[PATCH v2 -mm] limit direct reclaim for higher order allocations

linux-mm.kvack.org archive mirror
 help / color / mirror / Atom feed

* [PATCH v2 -mm] limit direct reclaim for higher order allocations
@ 2011-09-27 14:52 Rik van Riel
  2011-09-27 16:06 ` Johannes Weiner
  2011-09-28 10:02 ` Mel Gorman
  0 siblings, 2 replies; 4+ messages in thread
From: Rik van Riel @ 2011-09-27 14:52 UTC (permalink / raw)
  To: linux-mm; +Cc: linux-kernel, Mel Gorman, akpm, Johannes Weiner, aarcange

When suffering from memory fragmentation due to unfreeable pages,
THP page faults will repeatedly try to compact memory.  Due to
the unfreeable pages, compaction fails.

Needless to say, at that point page reclaim also fails to create
free contiguous 2MB areas.  However, that doesn't stop the current
code from trying, over and over again, and freeing a minimum of
4MB (2UL << sc->order pages) at every single invocation.

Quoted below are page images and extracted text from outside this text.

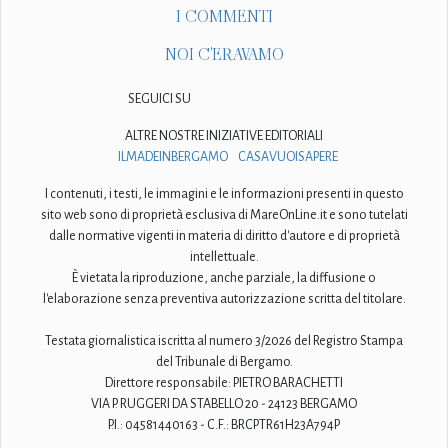
I COMMENTI
NOI C'ERAVAMO
SEGUICI SU
ALTRE NOSTRE INIZIATIVE EDITORIALI
ILMADEINBERGAMO
CASAVUOISAPERE
I contenuti, i testi, le immagini e le informazioni presenti in questo
sito web sono di proprietà esclusiva di MareOnLine.it e sono tutelati
dalle normative vigenti in materia di diritto d'autore e di proprietà
intellettuale.
È vietata la riproduzione, anche parziale, la diffusione o
l'elaborazione senza preventiva autorizzazione scritta del titolare.
Testata giornalistica iscritta al numero 3/2026 del Registro Stampa
del Tribunale di Bergamo.
Direttore responsabile: PIETRO BARACHETTI
VIA P. RUGGERI DA STABELLO 20 - 24123 BERGAMO
P.I.: 04581440163 - C.F.: BRCPTR61H23A794P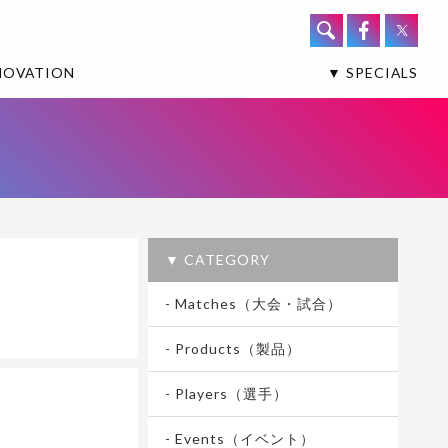
NOVATION
▼ SPECIALS
▼ CATEGORY
- Matches（大会・試合）
- Products（製品）
- Players（選手）
- Events（イベント）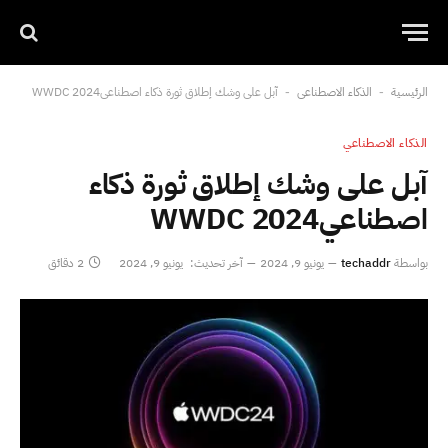
الرئيسية
الذكاء الاصطناعي
آبل على وشك إطلاق ثورة ذكاء اصطناعيWWDC 2024
-
-
الذكاء الاصطناعي
آبل على وشك إطلاق ثورة ذكاء
اصطناعيWWDC 2024
بواسطة
techaddr
يونيو 9, 2024
آخر تحديث:
يونيو 9, 2024
2 دقائق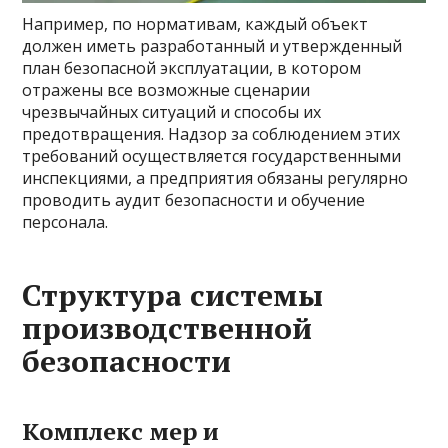
Например, по нормативам, каждый объект
должен иметь разработанный и утвержденный
план безопасной эксплуатации, в котором
отражены все возможные сценарии
чрезвычайных ситуаций и способы их
предотвращения. Надзор за соблюдением этих
требований осуществляется государственными
инспекциями, а предприятия обязаны регулярно
проводить аудит безопасности и обучение
персонала.
Структура системы
производственной
безопасности
Комплекс мер и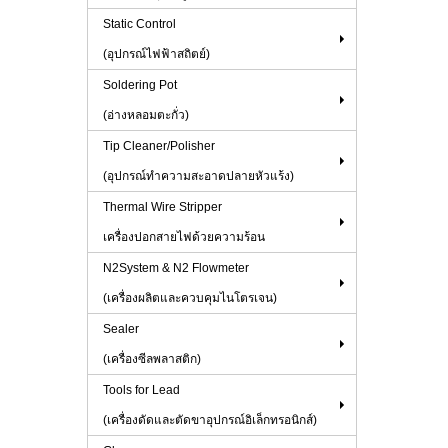
Static Control
(อุปกรณ์ไฟฟ้าสถิตย์)
Soldering Pot
(อ่างหลอมตะกั่ว)
Tip Cleaner/Polisher
(อุปกรณ์ทำความสะอาดปลายหัวแร้ง)
Thermal Wire Stripper
เครื่องปอกสายไฟด้วยความร้อน
N2System & N2 Flowmeter
(เครื่องผลิตและควบคุมไนโตรเจน)
Sealer
(เครื่องซีลพลาสติก)
Tools for Lead
(เครื่องดัดและตัดขาอุปกรณ์อิเล็กทรอนิกส์)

This resulted in my 12GB system having 2-3GB free memory, a
corresponding amount of used swap and very sluggish response times.

This can be avoided by having the direct reclaim code not reclaim
from zones that already have plenty of free memory available for
compaction.

If compaction still fails due to unmovable memory, doing additional
reclaim will only hurt the system, not help.

Signed-off-by: Rik van Riel <riel@redhat.com>

---
-v2: shrink_zones now uses the same thresholds as used by compaction itself,
     not only is this conceptually nicer, it also results in kswapd doing
     some actual work; before all the page freeing work was done by THP
     allocators, I seem to see fewer application stalls after this change.

 mm/vmscan.c |   10 ++++++++++
 1 files changed, 10 insertions(+), 0 deletions(-)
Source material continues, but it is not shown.